You will see this has nothing to do with American values. It has everything to do with destroying them.



Quote:
Wokeness is deep into the process of filling the void with objectives and methodologies that bear the classic hallmarks of totalitarianism. Wokeness holds strategic objectives of a grand, civilizational scope that involve the re-structuring, re-definition, and rigid, arbitrary classification of our populace, and with it, the common lens through which we should see ourselves as a society. It employs complex gymnastic contortions of thought and the English language that leave the populace vulnerable to being easily herded into strict, unthinking compliance with its demands. Nothing is left to chance: Woke advocacy is followed up with a feverish societywide indoctrination campaign designed to compel absolute allegiance to its authority, while simultaneously unleashing unto the unwitting populace its brutally efficient deterrence and enforcement mechanisms, designed to close down all possible avenues of conscientious objection and dissenting opinion.
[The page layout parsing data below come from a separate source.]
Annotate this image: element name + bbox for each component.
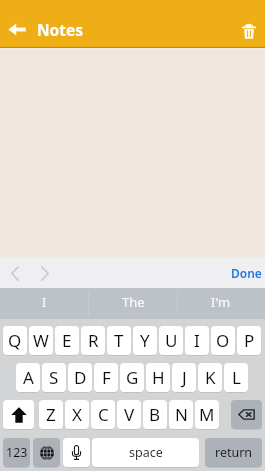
button[interactable]: Dictate xyxy=(63,438,90,467)
staticText: C xyxy=(98,403,109,426)
staticText: X xyxy=(72,403,82,426)
button[interactable]: G xyxy=(120,363,144,392)
staticText: M xyxy=(199,403,215,426)
button[interactable]: I xyxy=(0,288,89,319)
button[interactable]: P xyxy=(237,326,261,355)
staticText: G xyxy=(126,366,139,389)
button[interactable]: W xyxy=(29,326,53,355)
staticText: I'm xyxy=(211,293,231,311)
button[interactable]: M xyxy=(195,400,219,429)
staticText: U xyxy=(165,329,178,352)
button[interactable]: S xyxy=(42,363,66,392)
button[interactable]: R xyxy=(81,326,105,355)
button[interactable]: X xyxy=(65,400,89,429)
staticText: N xyxy=(175,403,188,426)
button[interactable]: Q xyxy=(3,326,27,355)
button[interactable]: H xyxy=(146,363,170,392)
button[interactable]: Done xyxy=(229,261,264,285)
button[interactable]: F xyxy=(94,363,118,392)
button[interactable]: V xyxy=(117,400,141,429)
staticText: Done xyxy=(231,265,262,281)
staticText: B xyxy=(149,403,161,426)
button[interactable]: U xyxy=(159,326,183,355)
staticText: The xyxy=(122,293,145,311)
staticText: Notes xyxy=(37,19,84,40)
staticText: P xyxy=(244,329,255,352)
button[interactable]: Previous field xyxy=(3,261,27,285)
button[interactable]: E xyxy=(55,326,79,355)
button[interactable]: The xyxy=(89,288,177,319)
staticText: I xyxy=(194,329,200,352)
button[interactable]: A xyxy=(16,363,40,392)
button[interactable]: J xyxy=(172,363,196,392)
button[interactable]: Delete note xyxy=(235,16,263,44)
button[interactable]: Return xyxy=(205,438,262,467)
button[interactable]: Shift xyxy=(3,400,34,429)
staticText: T xyxy=(114,329,124,352)
staticText: space xyxy=(129,444,163,461)
button[interactable]: I'm xyxy=(177,288,265,319)
button[interactable]: Z xyxy=(39,400,63,429)
button[interactable]: I xyxy=(185,326,209,355)
staticText: W xyxy=(33,329,49,352)
staticText: E xyxy=(62,329,72,352)
staticText: 123 xyxy=(6,444,28,461)
staticText: return xyxy=(215,444,253,461)
staticText: V xyxy=(124,403,135,426)
button[interactable]: Numbers xyxy=(3,438,30,467)
staticText: I xyxy=(42,293,47,311)
staticText: K xyxy=(205,366,216,389)
staticText: A xyxy=(23,366,34,389)
button[interactable]: Back xyxy=(2,15,31,44)
button[interactable]: C xyxy=(91,400,115,429)
staticText: Y xyxy=(140,329,150,352)
staticText: Q xyxy=(8,329,22,352)
button[interactable]: Backspace xyxy=(231,400,262,429)
button[interactable]: N xyxy=(169,400,193,429)
staticText: H xyxy=(152,366,165,389)
staticText: O xyxy=(216,329,230,352)
staticText: L xyxy=(232,366,241,389)
button[interactable]: space xyxy=(92,438,199,467)
button[interactable]: B xyxy=(143,400,167,429)
button[interactable]: Switch keyboard xyxy=(33,438,60,467)
staticText: J xyxy=(182,366,187,389)
staticText: F xyxy=(102,366,111,389)
button[interactable]: L xyxy=(224,363,248,392)
button[interactable]: K xyxy=(198,363,222,392)
button[interactable]: D xyxy=(68,363,92,392)
staticText: R xyxy=(88,329,99,352)
staticText: D xyxy=(74,366,87,389)
staticText: S xyxy=(49,366,59,389)
button[interactable]: T xyxy=(107,326,131,355)
button[interactable]: Y xyxy=(133,326,157,355)
button[interactable]: Next field xyxy=(33,261,57,285)
staticText: Z xyxy=(46,403,56,426)
button[interactable]: O xyxy=(211,326,235,355)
https://newdiscourses.com/2020/09/great-silencing-america-hallmarks-woke-totalitarianism/
0 Replies
 
coldjoint
 
  -1  
Wed 21 Oct, 2020 05:33 pm
Quote:
Liberals Threaten Trump Supporters With Arson If President Does Not Concede Election

The American way? For too many Americans it seems to be.

Quote:
How far are Democrats willing to go to pull Joe Biden over the line? Are they willing to use terrorism to get their candidate into the White House? It sure seems that way. On Monday, WMUR reported that President Donald Trump supporters in New Hampshire received letters threatening to burn down their houses if the president does not concede the election. liberals threaten Trump supporters

“Dear neighbor,” the letter began. “You have been identified by our group as being a Trump supporter. Your address has been added to our database as a target when we attack should Trump not concede the election. We recommend that you check your home insurance policy and make that it is current and that it has adequate coverage for fire damage. You have been given ‘Fair Warning.’”

“Always remember that it was ‘you’ that started this Civil War,” the letter adds.

Electing Trump started the war? Violent idiots.